In the disability discrimination law field, section 15 Equality Act 2010 on its face provides a wide scope of protection for claimants. That was always its intention: it removed the comparison exercise hurdle that a claimant would otherwise face with a non-disabled person (per Malcolm v Lewisham LBC [2008] UKHL 43).

Section 15 references the concept of unfavourable treatment of a person. There are two questions of fact: what is the relevant treatment and is it unfavourable to the claimant?

The meaning of unfavourable treatment was the issue considered by the Supreme Court in the case of Williams v The Trustees of Swansea University Pension and Assurance Scheme & Another. Judgment was handed down today (citation: [2018] UKSC 65). 

BACKGROUND

There is no statutory definition of what is meant by unfavourable treatment. An ordinary definition of unfavourable is as follows: expressing or showing lack of approval or support. It is synonymous with: adverse, hostile, critical, bad and harsh. Certainly, in the employment context, the impression one gets from this is that unfavourable treatment is a catch all of matters that may cause difficulty or disadvantage to a person.

There is existing caselaw on the scope of another Equality Act term: detriment, but are the two concepts different? In the EAT decision in Williams, Langstaff P. thought so, as otherwise the draftsman would have used the same language as elsewhere in that Part.

It is not clear, though, how it is different. At the very least, the concepts are similar.  Case law as to “detriment” shows that it is to be viewed very broadly.

In Shamoon v Chief Constable of the Royal Ulster Constabulary [2003] UKHL 11, the House of Lords stated that the word detriment draws its broad and ordinary meaning from its context and from the other words with which it is associated. 

The House of Lords held that a court or ET must find that by reason of the act(s) complained of a reasonable worker would (or might) take the view that he had thereby been disadvantaged in the circumstances in which he had thereafter to work. So it is an objective assessment from the point of view of the worker. 

It was also highlighted that there is a test of materiality, but it is a relatively low one. An unjustified sense of grievance cannot amount to "detriment" (per Barclays Bank plc v Kapur and others (No 2) [1995] IRLR 87). 

It certainly seems possible that this analysis could equally be applied to the concept of unfavourable treatment, notwithstanding the apparent different usage to detriment in the Equality Act. Moreover, the different usage could be explained by the underlying desire to remove a comparative exercise which is invited by the concept of less favourable treatment. 

FACTS  

The facts in Williams were as follows. Mr Williams took ill-health retirement following a period of working part-time hours because of his disability. His complaint is that it was discriminatory not to pay him double the amount of enhanced pension that he was otherwise due to receive.  He argued that if he had been employed full time at the age of dismissal, his enhanced pension would have been double that actually provided under the terms of the scheme.  However, because he had reduced his working hours to half, and his final pay was thus half of the full-time rate, his enhanced pension was only half.
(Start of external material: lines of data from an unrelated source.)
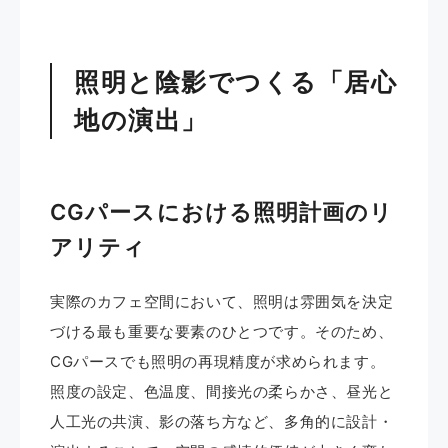
照明と陰影でつくる「居心
地の演出」
CGパースにおける照明計画のリ
アリティ
実際のカフェ空間において、照明は雰囲気を決定
づける最も重要な要素のひとつです。そのため、
CGパースでも照明の再現精度が求められます。
照度の設定、色温度、間接光の柔らかさ、昼光と
人工光の共演、影の落ち方など、多角的に設計・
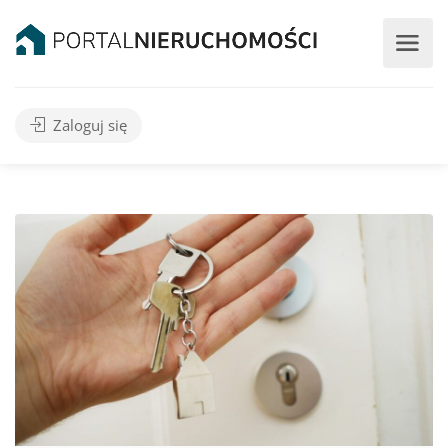
Zaloguj się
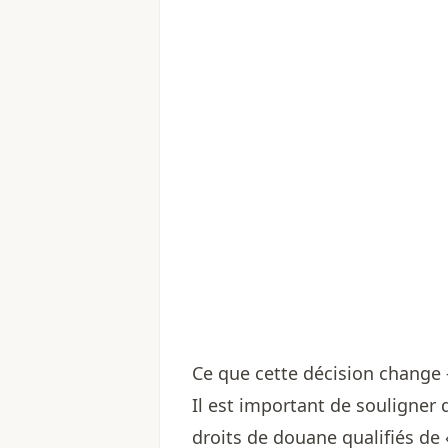
Ce que cette décision change 
Il est important de souligner 
droits de douane qualifiés de 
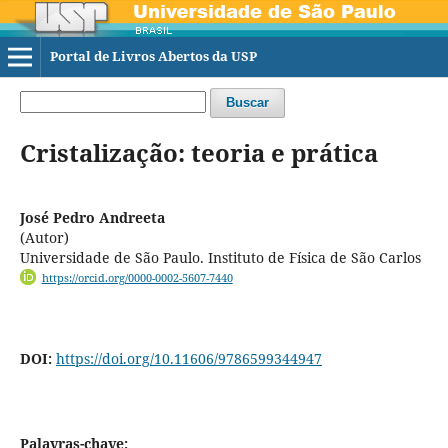
Portal de Livros Abertos da USP
Buscar
Cristalização: teoria e prática
José Pedro Andreeta
(Autor)
Universidade de São Paulo. Instituto de Física de São Carlos
https://orcid.org/0000-0002-5607-7440
DOI:
https://doi.org/10.11606/9786599344947
Palavras-chave:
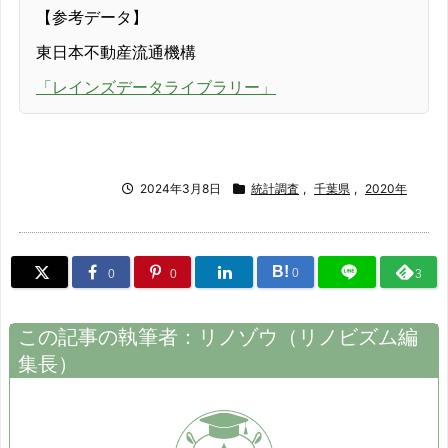
【参考データ】
2014/05
-8.3%
東日本不動産流通機構
2014/06
-14.9%
「レインズデータライブラリー」
2014/07
-13.7%
2014/08
-22.4%
2024年3月8日
統計調査
,
千葉県
,
2020年
2014/09
-14.4%
2014/10
-3.2%
B!
0
0
0
3
2014/11
-15.5%
この記事の執筆者：
リノゾウ
（
リノビズム
編
2014/12
-12.4%
集長）
2015/01
-22.1%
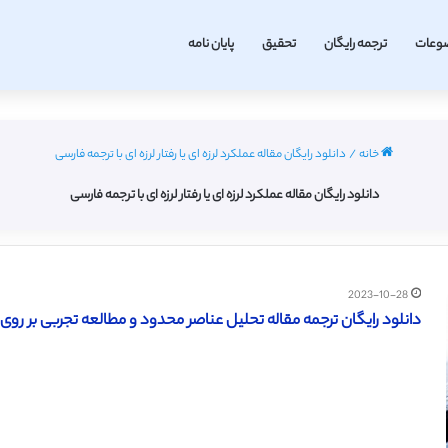
وعات
ترجمه رایگان
تحقیق
پایان نامه
خانه
/
دانلود رایگان مقاله عملکرد لرزه ای یا رفتار لرزه ای با ترجمه فارسی
دانلود رایگان مقاله عملکرد لرزه ای یا رفتار لرزه ای با ترجمه فارسی
2023-10-28
دانلود رایگان ترجمه مقاله تحلیل عناصر محدود و مطالعه تجربی بر روی عم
The payment was thus made as it was in consequence of his reduction of hours. 

On these facts, on the one side it said that the pension arrangements were (very) favourable to Mr Williams (“immensely favourable” according to the EAT) and intended to be so for persons with a disability who retire on ill-health grounds. On the other side, Mr Williams is able to point to unfavourable treatment because the scheme was not as favourable to him as it would be to other disabled persons, e.g. a disability which did not lead to a period of part time working. 

Whilst an ET found in favour of Mr Williams on whether he had suffered unfavourable treatment, the opposite conclusion was reached by both the EAT and the Court of Appeal. 

SUPREME COURT JUDGMENT 

The Supreme Court too has now unanimously decided against Mr Williams. Lord Carnwath gave the only judgment of the Court. 

The legal analysis of the difference between “unfavourable”, “detriment” or “disadvantage” etc is unhelpful according to the Supreme Court. All such enquiries are fact sensitive. So the battleground is really likely to be over the facts not fine distinctions between statutory concepts. 

Lord Carnwath does reference, though, “…the relatively low threshold of disadvantage which is sufficient to trigger the requirement to justify” under s.15. 

Further, there is endorsement of paragraph 5.7 of the Equality and Human Rights Commission’s Code of Practice (2011) on what is meant by unfavourable treatment. That provides as follows: 

For discrimination arising from disability to occur, a disabled person must have been treated ‘unfavourably’. This means that he or she must have been put at a disadvantage. Often, the disadvantage will be obvious and it will be clear that the treatment has been unfavourable; for example, a person may have been refused a job, denied a work opportunity or dismissed from their employment. But sometimes unfavourable treatment may be less obvious. Even if an employer thinks that they are acting in the best interests of a disabled person, they may still treat that person unfavourably.”  

COMMENT 

Williams, therefore, is an example of the perverse findings of fact that can be made by an ET on whether there was unfavourable treatment. Other limits or checks (aside from perversity) on what unfavourable treatment is are possibly: someone who has an unjustified sense of grievance (as seen in detriment cases) and the inherent objective reasonableness check on a person’s subjective consideration of unfavourable treatment. 

Ultimately the Supreme Court advises a very straightforward analysis when asking the s.15 questions. In Mr Williams’ case, the treatment was the awarding of a pension, but there was nothing intrinsically unfavourable or disadvantageous about it. Caution must be exercised against seeing unfavourable or disadvantageous treatment, especially in cases where it is being argued that someone should have been treated more favourably than someone else with a different disability.